### [Prompt]
Please print exactly the lines from the line containing "Home page (818, 340)" through the end of the data, no more, and keep pictures out of the copy.

### [Records provided]
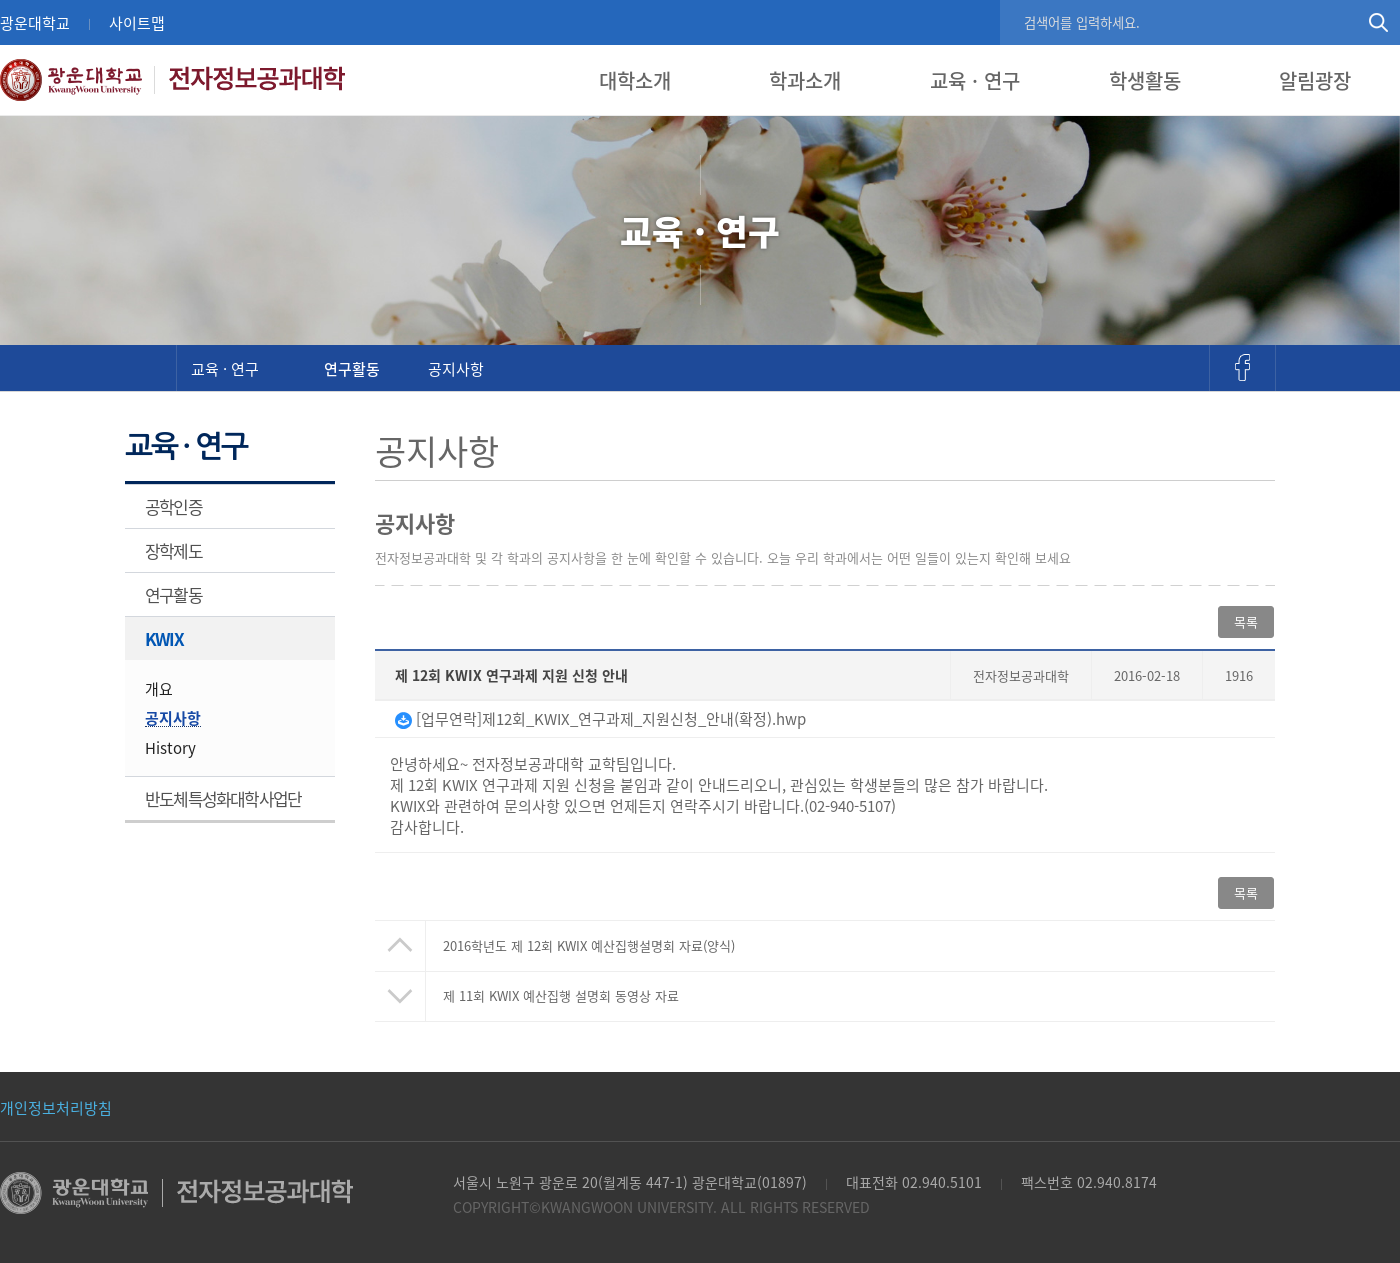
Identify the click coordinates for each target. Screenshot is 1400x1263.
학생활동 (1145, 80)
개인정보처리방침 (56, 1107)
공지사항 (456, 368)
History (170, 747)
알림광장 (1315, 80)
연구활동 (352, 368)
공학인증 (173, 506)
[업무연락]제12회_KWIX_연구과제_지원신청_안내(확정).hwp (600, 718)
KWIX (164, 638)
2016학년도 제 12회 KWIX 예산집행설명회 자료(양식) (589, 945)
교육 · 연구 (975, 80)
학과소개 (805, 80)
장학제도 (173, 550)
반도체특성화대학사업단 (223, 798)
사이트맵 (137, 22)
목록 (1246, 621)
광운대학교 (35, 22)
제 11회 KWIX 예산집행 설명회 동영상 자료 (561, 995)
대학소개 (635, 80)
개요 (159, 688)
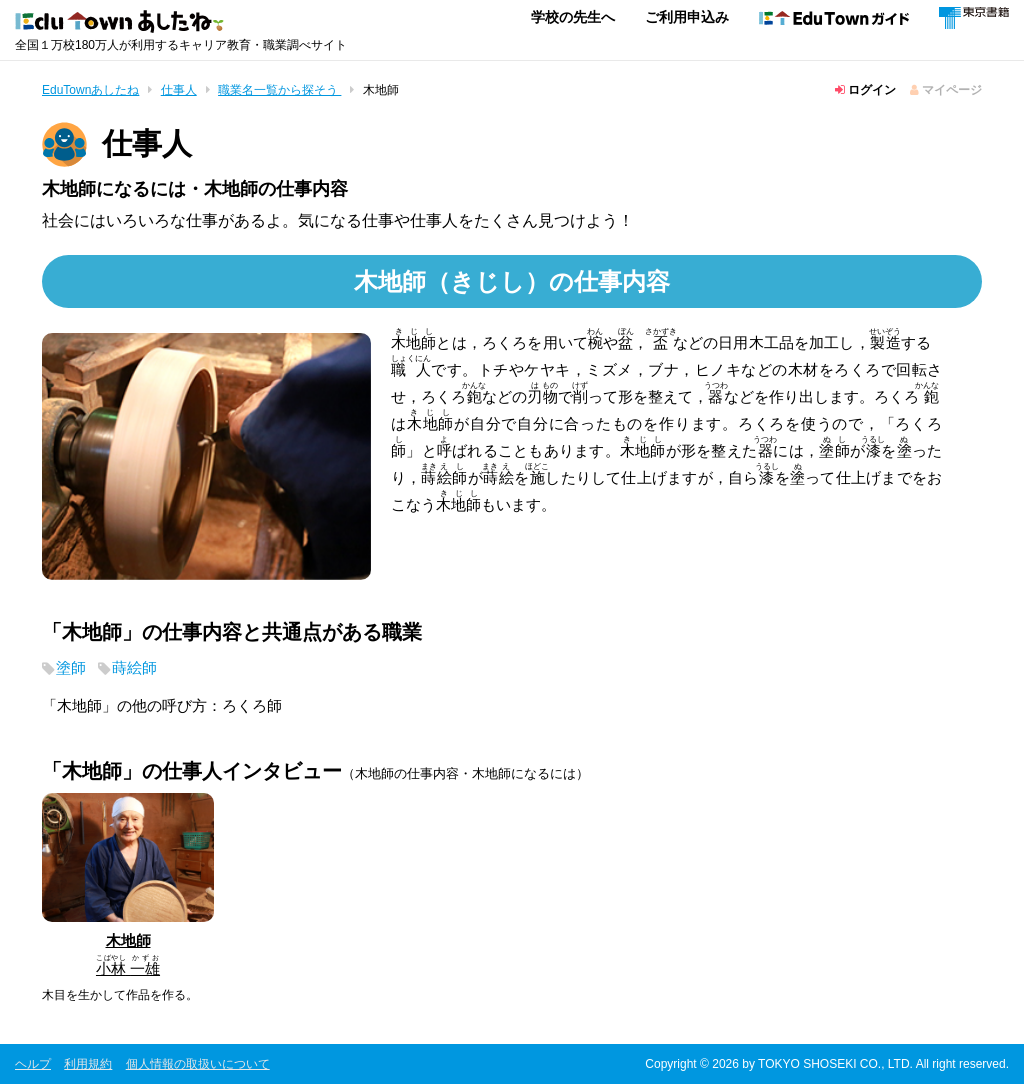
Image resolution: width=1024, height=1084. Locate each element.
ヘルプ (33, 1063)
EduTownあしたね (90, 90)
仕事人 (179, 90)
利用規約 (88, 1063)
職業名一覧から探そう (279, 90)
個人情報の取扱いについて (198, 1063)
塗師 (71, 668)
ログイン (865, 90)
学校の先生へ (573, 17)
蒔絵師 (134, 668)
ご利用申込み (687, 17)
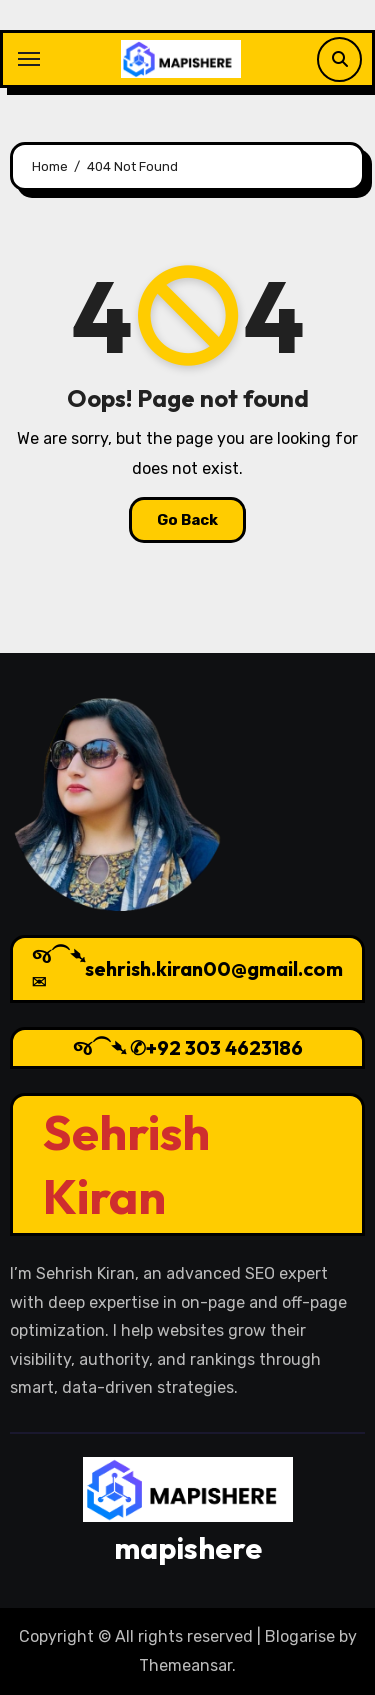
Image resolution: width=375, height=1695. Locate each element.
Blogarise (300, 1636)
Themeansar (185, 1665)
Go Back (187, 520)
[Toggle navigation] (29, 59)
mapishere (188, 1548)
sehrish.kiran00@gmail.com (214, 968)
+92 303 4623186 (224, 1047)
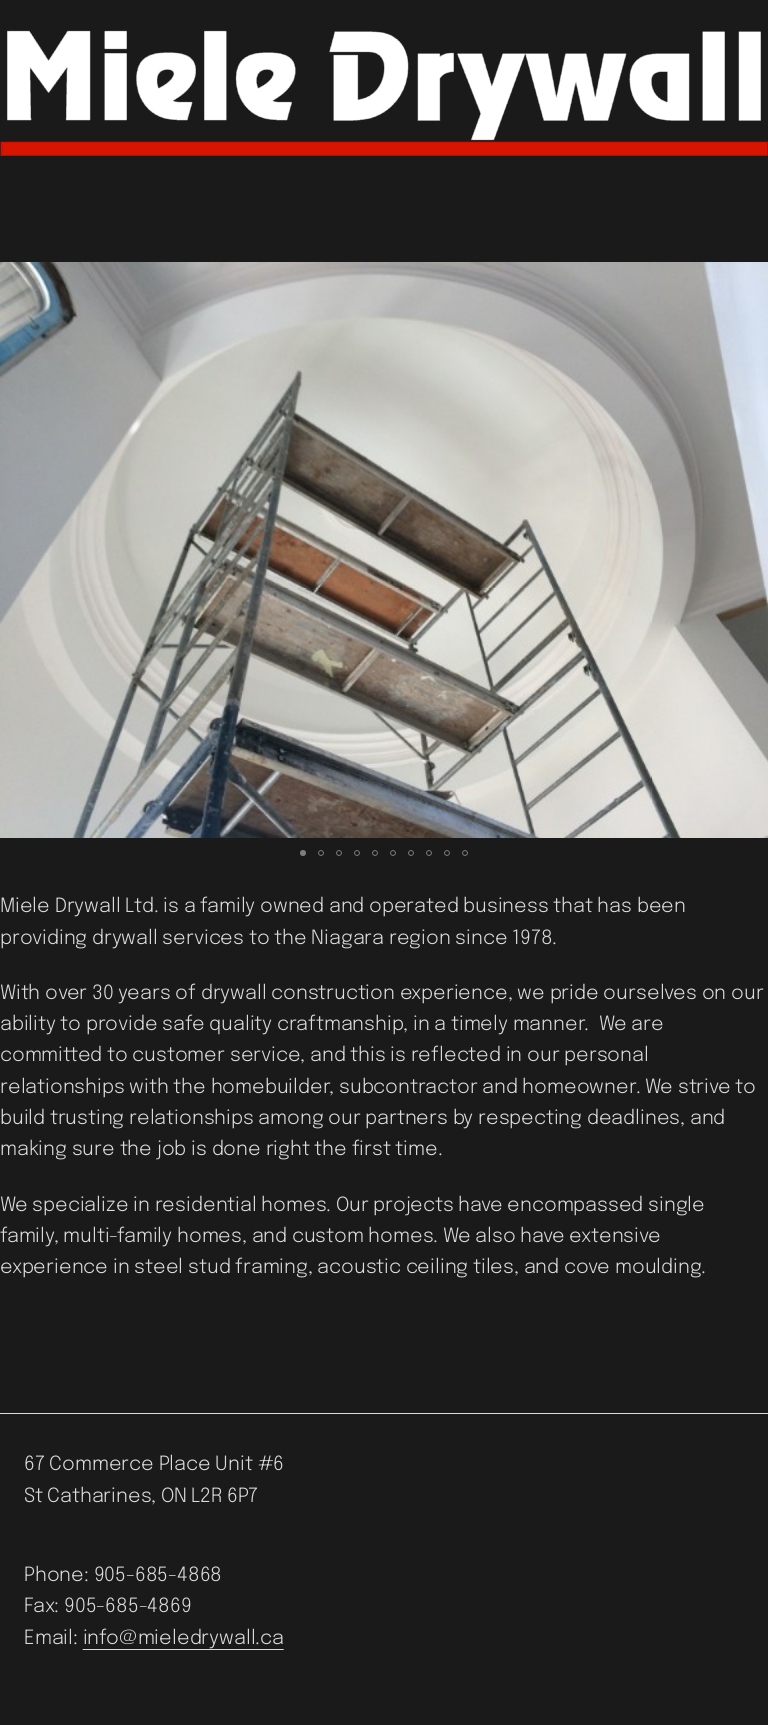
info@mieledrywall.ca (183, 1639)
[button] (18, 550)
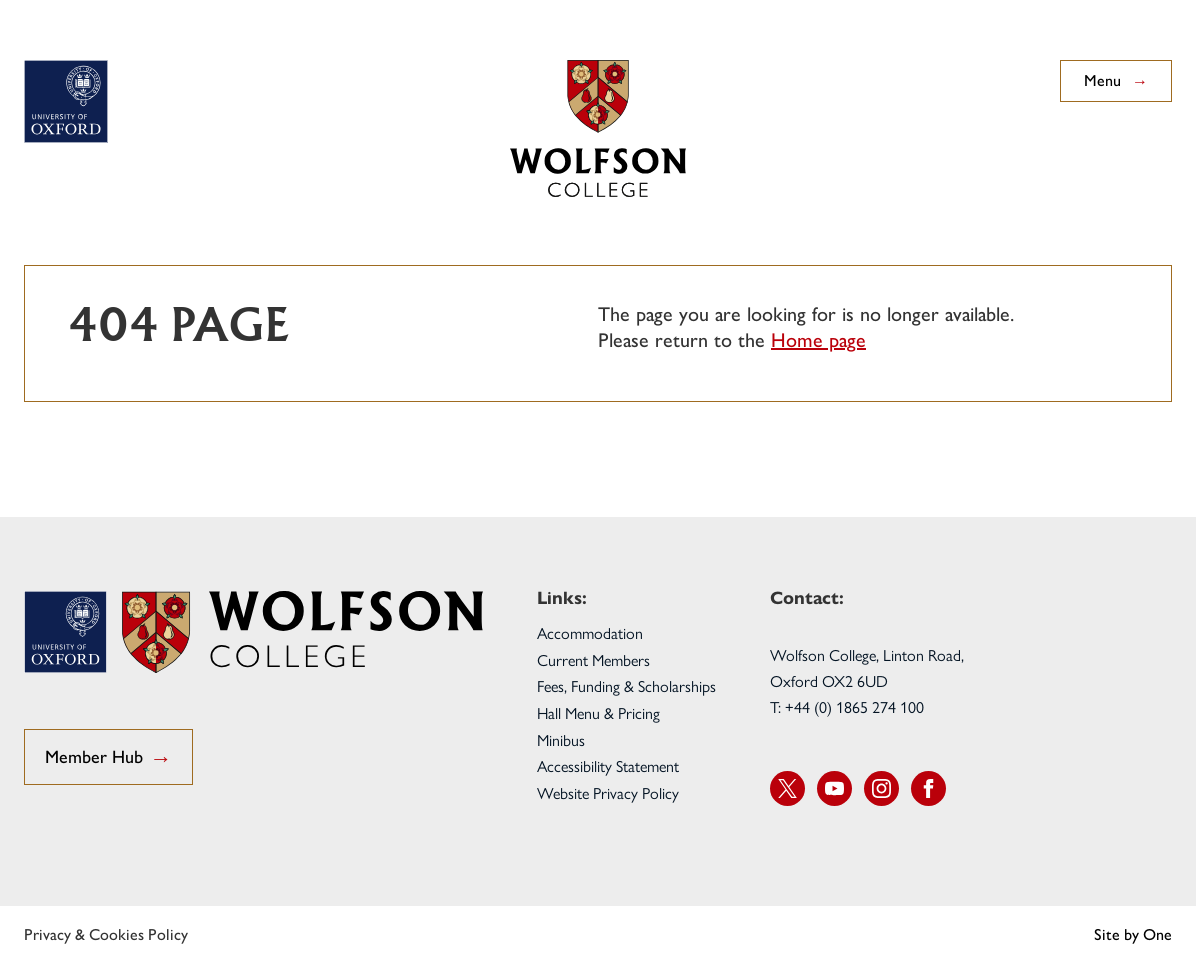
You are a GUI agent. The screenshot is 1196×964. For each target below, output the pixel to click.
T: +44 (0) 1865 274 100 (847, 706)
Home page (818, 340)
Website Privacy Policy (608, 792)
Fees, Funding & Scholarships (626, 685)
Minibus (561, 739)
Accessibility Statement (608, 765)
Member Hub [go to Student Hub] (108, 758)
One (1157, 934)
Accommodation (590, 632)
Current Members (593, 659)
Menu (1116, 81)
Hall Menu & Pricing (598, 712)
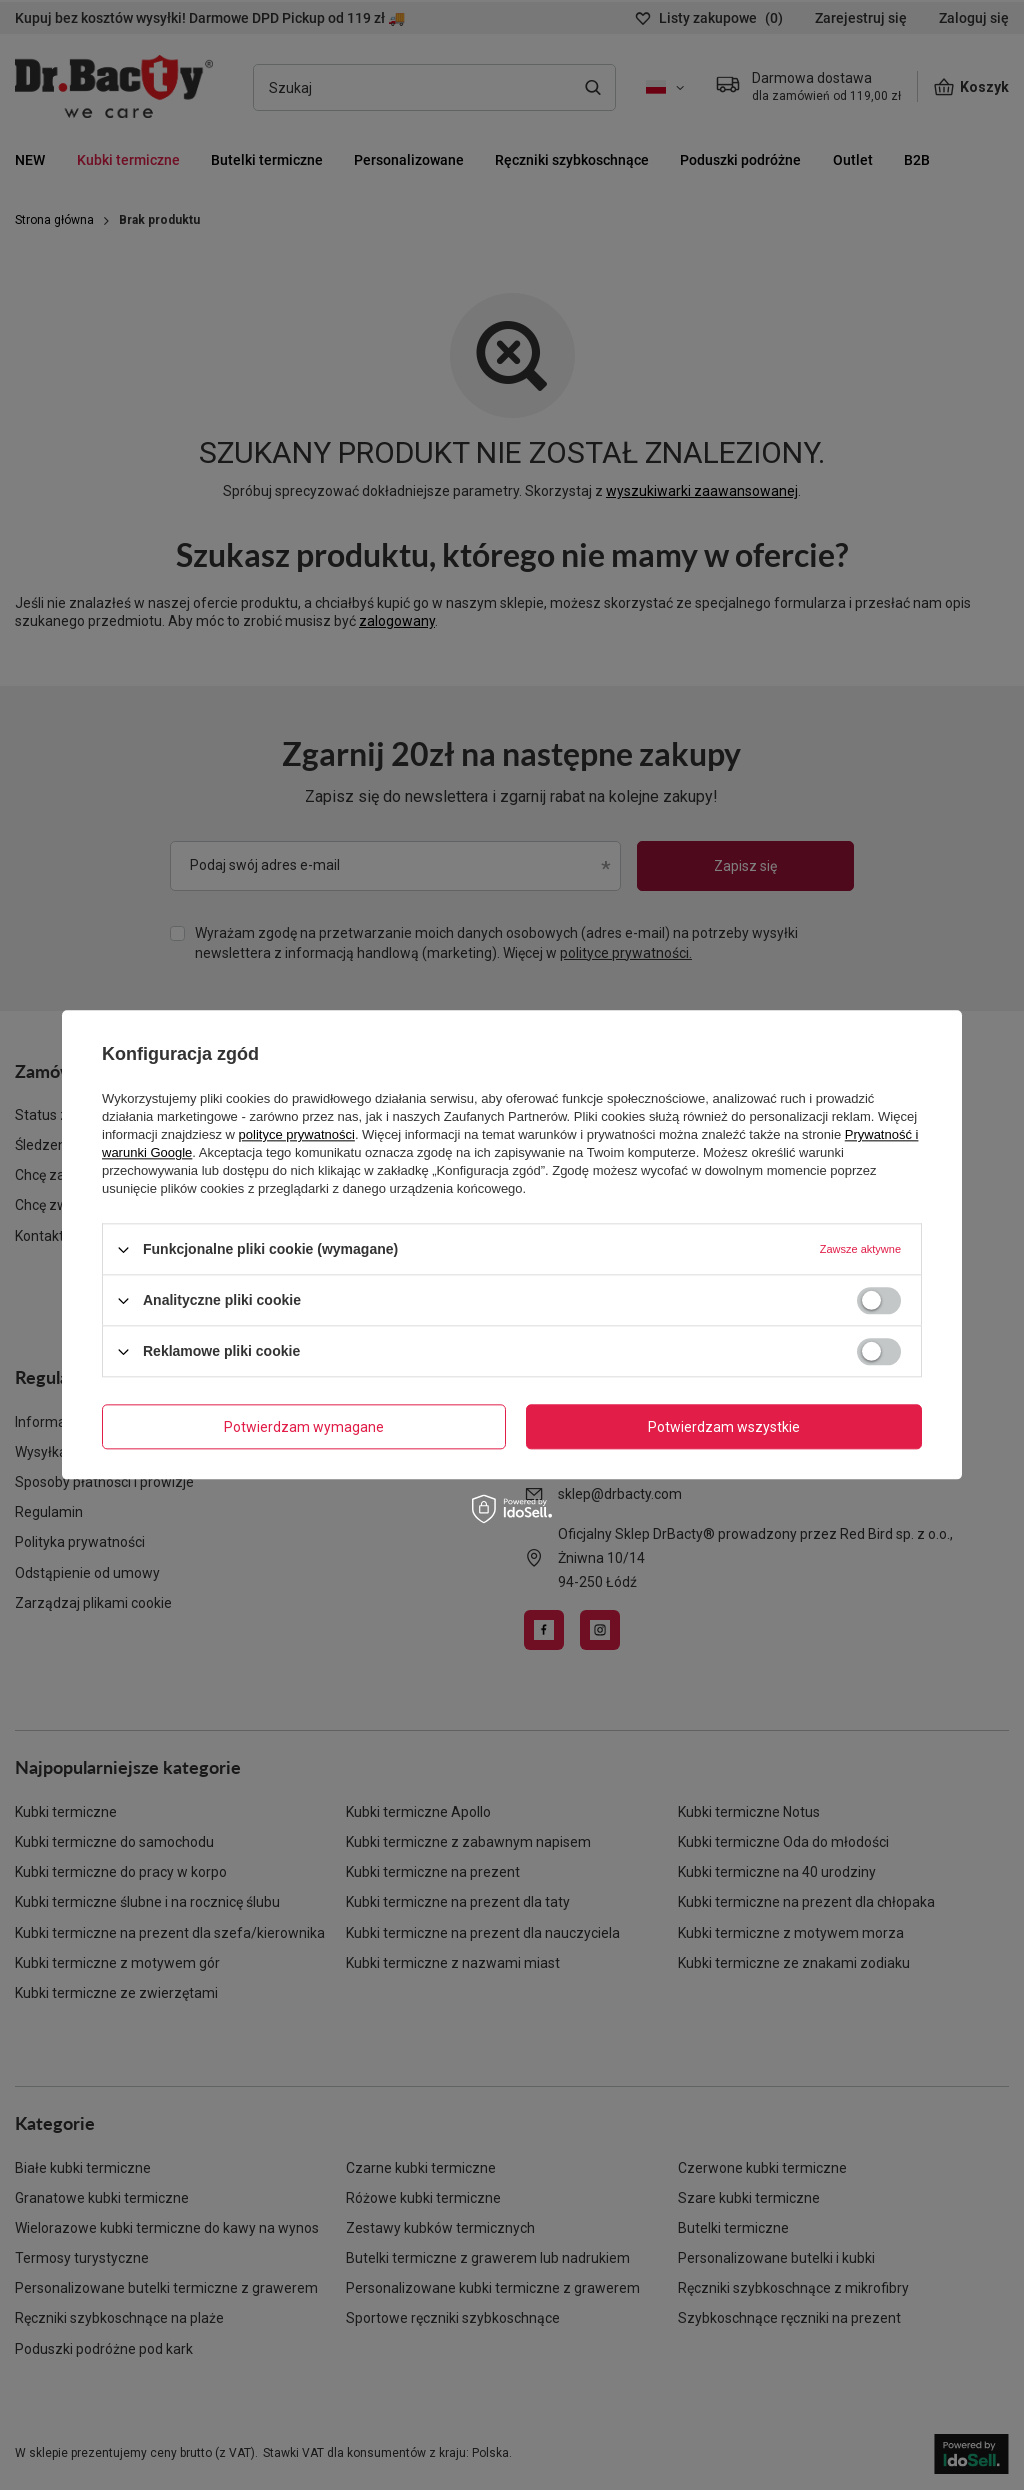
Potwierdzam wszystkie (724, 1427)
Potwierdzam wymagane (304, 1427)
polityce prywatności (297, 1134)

### [Answer for the task]
Home page (818, 340)
Website Privacy Policy (608, 792)
Fees, Funding & Scholarships (626, 685)
Minibus (561, 739)
Accessibility Statement (608, 765)
Member Hub [go to Student Hub] (108, 758)
One (1157, 934)
Accommodation (590, 632)
Current Members (593, 659)
Menu (1116, 81)
Hall Menu & Pricing (598, 712)
Potwierdzam wszystkie (724, 1427)
Potwierdzam wymagane (304, 1427)
polityce prywatności (297, 1134)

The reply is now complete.